The plain pigeon is a large-bodied bird 38–41 cm long that superficially resembles a large feral pigeon or a very plainly-plumaged band-tailed pigeon. At a distance it appears pale blue-gray overall. The head, hindneck, breast, and part of the folded wing are colored with a red-wine wash. When folded, the wing shows a white leading edge; in flight, it forms a conspicuous wing bar. The eyes have a pale yellow iris; the legs and feet are dark red, and the bill black. The female is slightly smaller and duller than the male. Juveniles are browner overall, with pale wing margins and dark eyes. On Jamaica, it can be confused with the Jamaican endemic ring-tailed pigeon P. caribaea, but that has a red eye, a gray wing lacking the wine-colored wash of plain pigeon, and a paler tail with an obvious dark blackish-gray band across the base of the tail.

==Taxonomy==
The plain pigeon is thought to represent a superspecies with the red-billed pigeon (P. flavirostria) and the Maranon pigeon (P. oenops), found in Central and South America respectively; these two are however both smaller than plain pigeon at 32–37 cm.

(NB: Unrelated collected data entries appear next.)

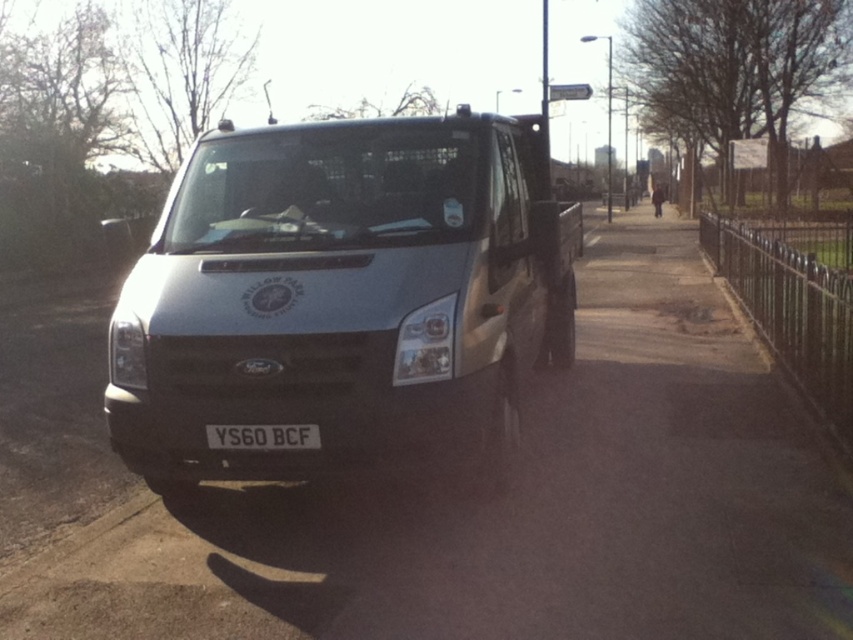 Question: Can you confirm if silver metallic van at center is positioned below black plastic license plate at center?

Choices:
 (A) yes
 (B) no

Answer: (B)

Question: Can you confirm if silver metallic van at center is positioned to the right of black plastic license plate at center?

Choices:
 (A) no
 (B) yes

Answer: (B)

Question: From the image, what is the correct spatial relationship of silver metallic van at center in relation to black plastic license plate at center?

Choices:
 (A) right
 (B) left

Answer: (A) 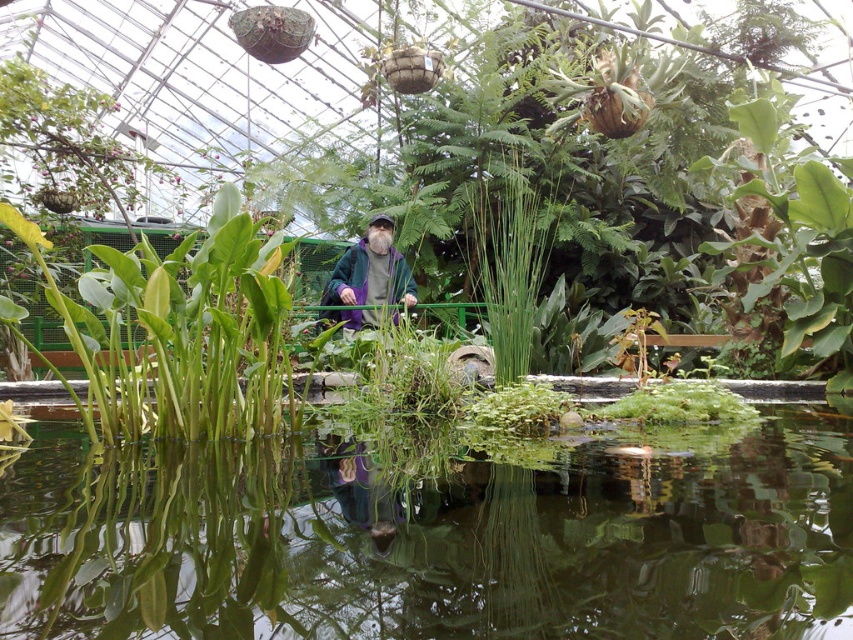 Question: Can you confirm if transparent water at center is bigger than green leafy plant at center?

Choices:
 (A) yes
 (B) no

Answer: (B)

Question: Which of the following is the farthest from the observer?

Choices:
 (A) purple fabric jacket at center
 (B) transparent water at center
 (C) green leafy plant at center

Answer: (A)

Question: Among these points, which one is farthest from the camera?

Choices:
 (A) pyautogui.click(x=392, y=221)
 (B) pyautogui.click(x=256, y=333)
 (C) pyautogui.click(x=96, y=480)

Answer: (A)

Question: Which of the following is the farthest from the observer?

Choices:
 (A) (409, 276)
 (B) (194, 323)

Answer: (A)

Question: Does transparent water at center appear on the left side of green leafy plant at center?

Choices:
 (A) yes
 (B) no

Answer: (B)

Question: Does transparent water at center have a lesser width compared to green leafy plant at center?

Choices:
 (A) yes
 (B) no

Answer: (B) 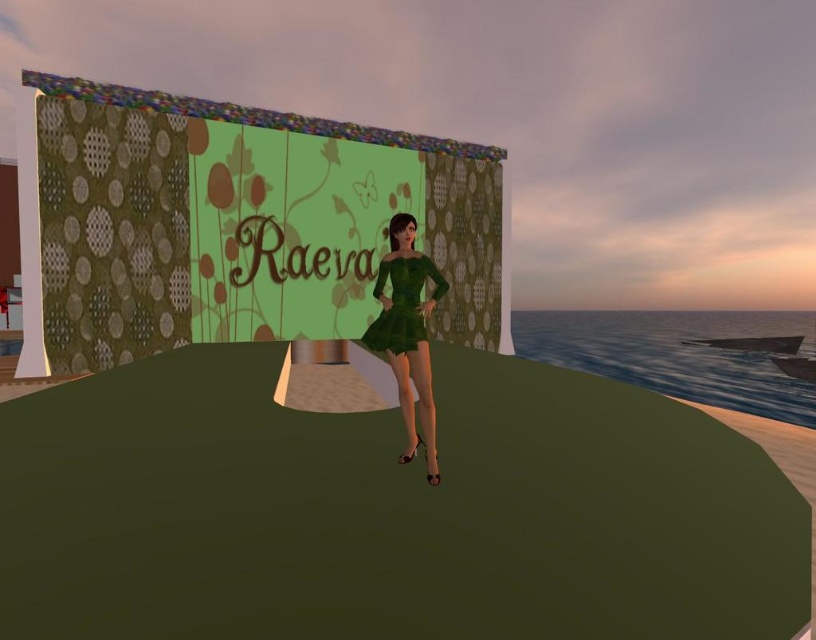 Question: Can you confirm if green satin dress at center is positioned below green velvet dress at center?

Choices:
 (A) yes
 (B) no

Answer: (A)

Question: Is the position of green satin dress at center more distant than that of green velvet dress at center?

Choices:
 (A) no
 (B) yes

Answer: (A)

Question: Does green satin dress at center have a greater width compared to green velvet dress at center?

Choices:
 (A) no
 (B) yes

Answer: (B)

Question: Which point is closer to the camera?

Choices:
 (A) (389, 244)
 (B) (382, 342)

Answer: (B)

Question: Among these objects, which one is farthest from the camera?

Choices:
 (A) green satin dress at center
 (B) green velvet dress at center

Answer: (B) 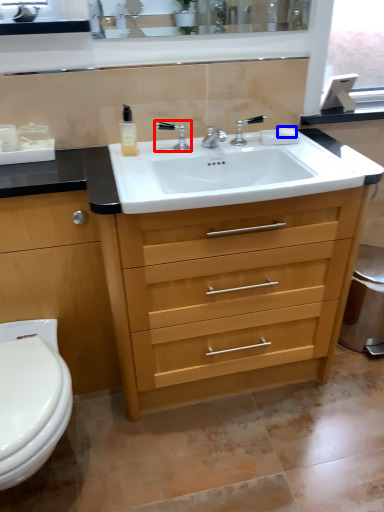 Question: Which point is further to the camera, tap (highlighted by a red box) or soap (highlighted by a blue box)?

Choices:
 (A) tap
 (B) soap

Answer: (B) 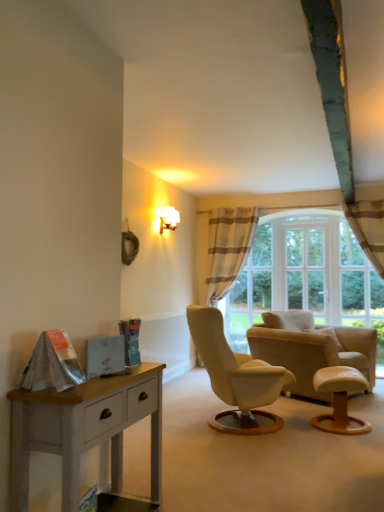 Locate an element on the screen. The image size is (384, 512). empty space that is ontop of white glass window at center (from a real-world perspective) is located at coordinates (303, 225). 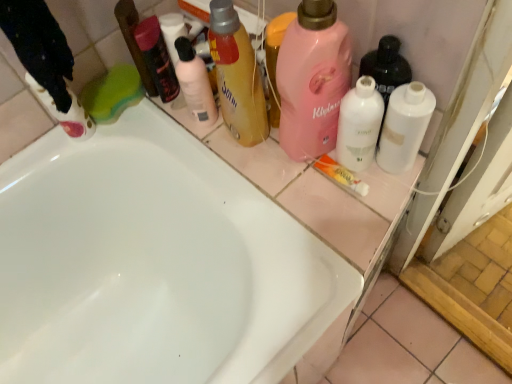 At what (x,y) coordinates should I click in order to perform the action: click on free location to the right of matte white cleaning product at left, placed as the 1th cleaning product when sorted from left to right. Please return your answer as a coordinate pair (x, y). The width and height of the screenshot is (512, 384). Looking at the image, I should click on (146, 134). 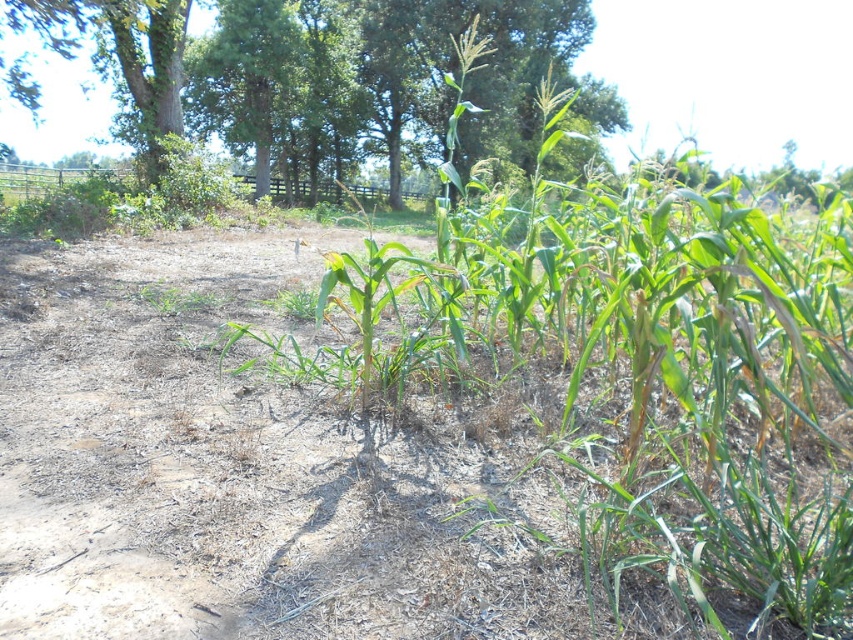 Question: Which of the following is the farthest from the observer?

Choices:
 (A) (524, 349)
 (B) (444, 56)

Answer: (B)

Question: Which object is closer to the camera taking this photo?

Choices:
 (A) green leafy corn at center
 (B) green leafy tree at upper center

Answer: (A)

Question: Is green leafy corn at center smaller than green leafy tree at upper center?

Choices:
 (A) no
 (B) yes

Answer: (B)

Question: Can you confirm if green leafy corn at center is smaller than green leafy tree at upper center?

Choices:
 (A) no
 (B) yes

Answer: (B)

Question: Is green leafy corn at center thinner than green leafy tree at upper center?

Choices:
 (A) no
 (B) yes

Answer: (B) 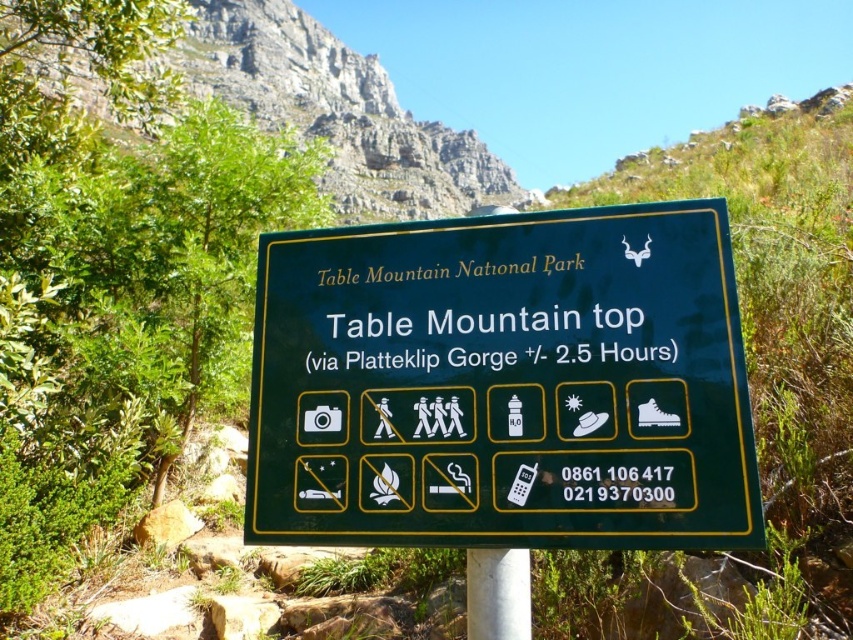 Question: From the image, what is the correct spatial relationship of green matte sign at center in relation to white smooth pole at center?

Choices:
 (A) right
 (B) left

Answer: (B)

Question: Does green matte sign at center lie in front of white smooth pole at center?

Choices:
 (A) no
 (B) yes

Answer: (B)

Question: Can you confirm if green matte sign at center is bigger than white smooth pole at center?

Choices:
 (A) yes
 (B) no

Answer: (A)

Question: Among these points, which one is farthest from the camera?

Choices:
 (A) (450, 520)
 (B) (494, 572)

Answer: (B) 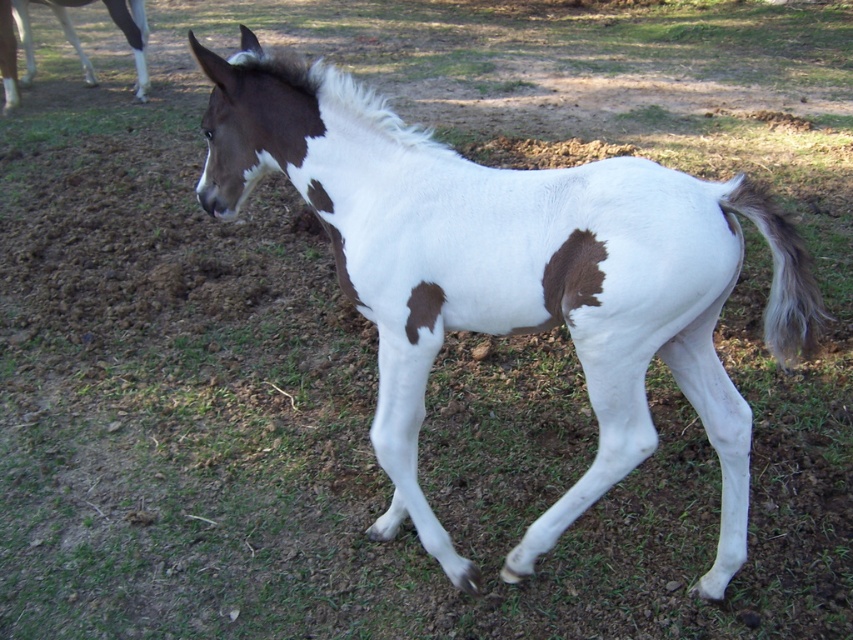 Is white silky tail at right positioned before white glossy leg at upper left?

Yes, white silky tail at right is in front of white glossy leg at upper left.

Can you confirm if white silky tail at right is positioned below white glossy leg at upper left?

Indeed, white silky tail at right is positioned under white glossy leg at upper left.

What do you see at coordinates (780, 273) in the screenshot? I see `white silky tail at right` at bounding box center [780, 273].

Where is `white silky tail at right`? This screenshot has width=853, height=640. white silky tail at right is located at coordinates (780, 273).

Who is positioned more to the right, white glossy horse at center or brown fuzzy patch at lower right?

brown fuzzy patch at lower right is more to the right.

The image size is (853, 640). I want to click on white glossy horse at center, so click(x=509, y=275).

At what (x,y) coordinates should I click in order to perform the action: click on white glossy horse at center. Please return your answer as a coordinate pair (x, y). Image resolution: width=853 pixels, height=640 pixels. Looking at the image, I should click on (509, 275).

Which is more to the left, white silky tail at right or brown fuzzy patch at lower right?

brown fuzzy patch at lower right is more to the left.

Is white silky tail at right above brown fuzzy patch at lower right?

Yes.

Locate an element on the screen. Image resolution: width=853 pixels, height=640 pixels. white silky tail at right is located at coordinates (780, 273).

Identify the location of white silky tail at right. The height and width of the screenshot is (640, 853). (780, 273).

Three subspecies of the plain pigeon have been described and were formerly often accepted, with P. i. inornata from Cuba and Hispaniola, P. i. exigua from Jamaica, and P. i. wetmorei from Puerto Rico. However, there is no discernible difference between these, and the species is now treated as monotypic.

==Status==
During the 1970s, the Puerto Rican population was on the brink of extinction. The ornithologist Richard C. Banks suggested it possibly did become extinct there, as there were no sightings on Puerto Rico between 1926 and 1958, with the current population a natural or human-assisted recolonization from Hispaniola; as with other species in the genus, it is capable of strong flight and could cross between the islands readily. A conservation program was introduced to save the species and now it numbers a few thousand individuals.